:: Records for the exercise ::
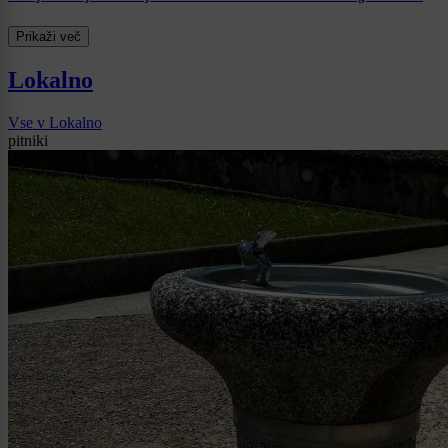
Prikaži več
Lokalno
Vse v Lokalno
pitniki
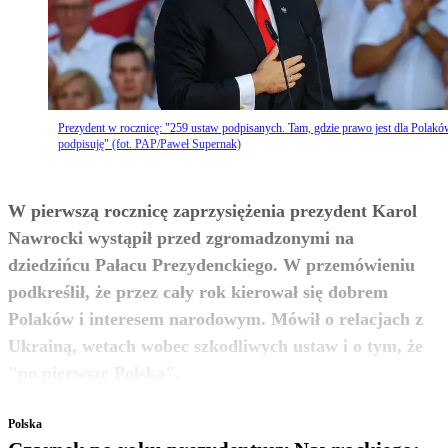
Prezydent w rocznicę: "259 ustaw podpisanych. Tam, gdzie prawo jest dla Polakó
podpisuję" (fot. PAP/Paweł Supernak)
W pierwszą rocznicę zaprzysiężenia prezydent Karol
Nawrocki wystąpił przed zgromadzonymi na
dziedzińcu Pałacu Prezydenckiego. W przemówieniu
podkreślił, że przez cały rok kierował się dobrem
Polaków i interesem narodowym. Mówił o relacjach z
Ukrainą, wetach wobec szkodliwych ustaw i o tym, że
zobacz więcej
"po pierwsze Polska".
Polska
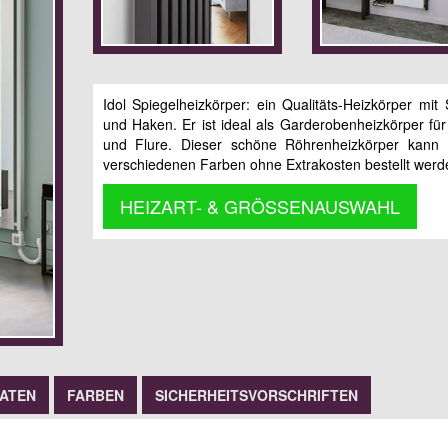
Idol Spiegelheizkörper: ein Qualitäts-Heizkörper mit 
und Haken. Er ist ideal als Garderobenheizkörper für
und Flure. Dieser schöne Röhrenheizkörper kann 
verschiedenen Farben ohne Extrakosten bestellt werd
HEIZART- & GRÖSSENAUSWAHL
DATEN
FARBEN
SICHERHEITSVORSCHRIFTEN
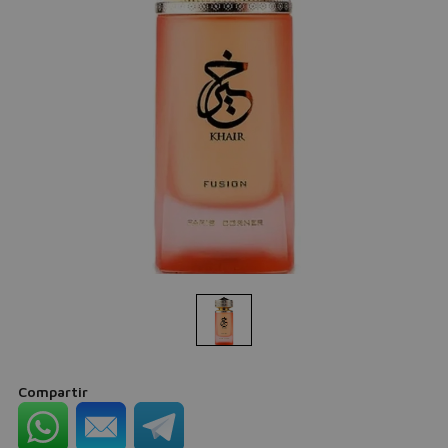
Compartir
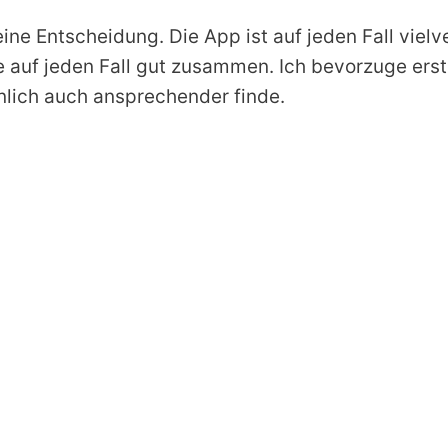
ine Entscheidung. Die App ist auf jeden Fall vie
e auf jeden Fall gut zusammen. Ich bevorzuge erst
nlich auch ansprechender finde.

:: Task item ::
In the records above, each line with the string "ustaw" should be copied.

:: Your solution ::
Prezydent w rocznicę: "259 ustaw podpisanych. Tam, gdzie prawo jest dla Polakó
Ukrainą, wetach wobec szkodliwych ustaw i o tym, że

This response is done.